TASK PROMPT:
A faithful copy of every entry is the goal; keep the images out of it.
##### DATA SUPPLIED #####
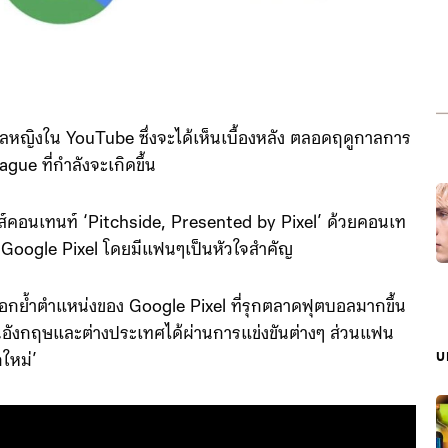
ลหญิงใน YouTube ซึ่งจะได้เห็นเบื้องหลัง ตลอดฤดูกาลการ
e ที่กำลังจะเกิดขึ้น
รีส์คอนเทนท์ ‘Pitchside, Presented by Pixel’ ด้วยคอนเท
 Google Pixel โดยมีแฟนๆเป็นหัวใจสำคัญ
ตอกย้ำตำแหน่งของ Google Pixel ที่รุกตลาดฟุตบอลมากขึ้น
ในอังกฤษและต่างประเทศได้ผ่านการแข่งขันต่างๆ ส่วนแฟน
บ
ใหม่’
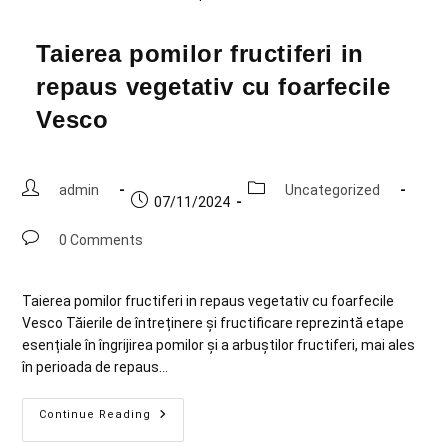
Taierea pomilor fructiferi in
repaus vegetativ cu foarfecile
Vesco
admin
Uncategorized
07/11/2024
0 Comments
Taierea pomilor fructiferi in repaus vegetativ cu foarfecile
Vesco Tăierile de întreținere și fructificare reprezintă etape
esențiale în îngrijirea pomilor și a arbuștilor fructiferi, mai ales
în perioada de repaus…
Continue Reading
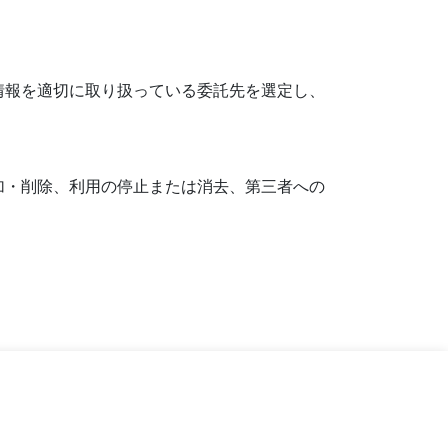
情報を適切に取り扱っている委託先を選定し、
加・削除、利用の停止または消去、第三者への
#####
ANSWER BOX:
ลหญิงใน YouTube ซึ่งจะได้เห็นเบื้องหลัง ตลอดฤดูกาลการ
e ที่กำลังจะเกิดขึ้น
รีส์คอนเทนท์ ‘Pitchside, Presented by Pixel’ ด้วยคอนเท
 Google Pixel โดยมีแฟนๆเป็นหัวใจสำคัญ
ตอกย้ำตำแหน่งของ Google Pixel ที่รุกตลาดฟุตบอลมากขึ้น
ในอังกฤษและต่างประเทศได้ผ่านการแข่งขันต่างๆ ส่วนแฟน
บ
ใหม่’
Taierea pomilor fructiferi in
repaus vegetativ cu foarfecile
Vesco
admin
Uncategorized
07/11/2024
0 Comments
Taierea pomilor fructiferi in repaus vegetativ cu foarfecile
Vesco Tăierile de întreținere și fructificare reprezintă etape
esențiale în îngrijirea pomilor și a arbuștilor fructiferi, mai ales
în perioada de repaus…
Continue Reading
情報を適切に取り扱っている委託先を選定し、
加・削除、利用の停止または消去、第三者への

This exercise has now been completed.